Surgical intervention

PD surgeries were performed at six high-volume pancreatic surgery centres in China (each performing ≥ 100 PD surgeries annually) and by 2–4 pancreatic specialists at each centre. Pancreatic reconstruction was performed by pancreaticojejunostomy with a duct-to-mucosa anastomosis or invagination (at the surgeon’s discretion). Patients underwent full open surgery, full laparoscopic surgery, or laparoscopic assisted surgery. Free drains were placed in each patient near the pancreas-intestinal and choledochal-intestinal anastomotic stoma. According to the recommendation of ISGPS, drain removal is based on clinical (absence of fever) and laboratory arguments (dosage and kinetics of amylase in drains on postoperative D1, D3 ± D5).
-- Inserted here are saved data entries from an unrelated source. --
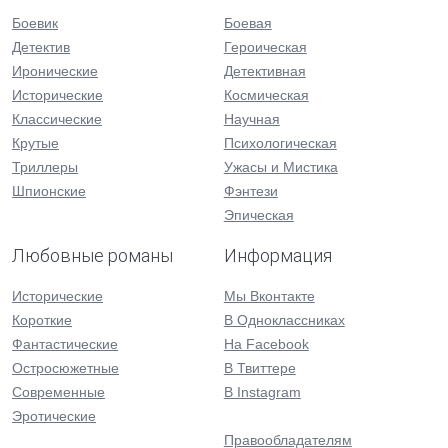
Боевик
Боевая
Детектив
Героическая
Иронические
Детективная
Исторические
Космическая
Классические
Научная
Крутые
Психологическая
Триллеры
Ужасы и Мистика
Шпионские
Фэнтези
Эпическая
Любовные романы
Информация
Исторические
Мы Вконтакте
Короткие
В Одноклассниках
Фантастические
На Facebook
Остросюжетные
В Твиттере
Современные
В Instagram
Эротические
Правообладателям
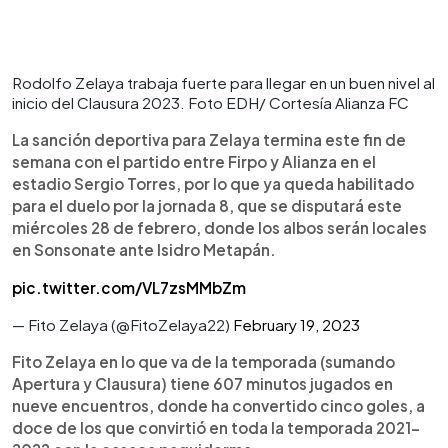
Rodolfo Zelaya trabaja fuerte para llegar en un buen nivel al
inicio del Clausura 2023. Foto EDH/ Cortesía Alianza FC
La sanción deportiva para Zelaya termina este fin de
semana con el partido entre Firpo y Alianza en el
estadio Sergio Torres, por lo que ya queda habilitado
para el duelo por la jornada 8, que se disputará este
miércoles 28 de febrero, donde los albos serán locales
en Sonsonate ante Isidro Metapán.
pic.twitter.com/VL7zsMMbZm
— Fito Zelaya (@FitoZelaya22)
February 19, 2023
Fito Zelaya en lo que va de la temporada (sumando
Apertura y Clausura) tiene 607 minutos jugados en
nueve encuentros, donde ha convertido cinco goles, a
doce de los que convirtió en toda la temporada 2021-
Postoperative care was consistent in both groups. Usually, when the patient's gastrointestinal function recovers after PD (such as fart or defecation), and when there is no clinically related pancreatic fistula, oral diet will be resumed. All the patients used antibiotics (metronidazole + second-generation cephalosporins) within 72 h after PD. Laboratory values were assessed every other day; however, amylase levels in the drainage fluid were measured daily when drainage catheters were present. Cross-sectional abdominal imaging was performed if a possible intra-abdominal complication was suspected. Patients with CR-POPF were treated with somatostatin/somatostatin analogue until their drains were removed, regardless of their initial randomisation. The endpoints were reported by the attending or resident physician in second (Pod 5), third (discharge) and fourth (Pod 30) visits separately (Fig. 1).

Fig. 1
figure 1

Flowchart

Study outcomes

All patients were followed up for a minimum of 30 days, as surgery-related complications are generally expected to occur within 30 days of surgery; any postoperative or post-discharge complications were identified from chart reviews. Complications were reported by the attending or resident physician involved with each patient. CR-POPFs were further adjudicated by an independent data monitoring committee.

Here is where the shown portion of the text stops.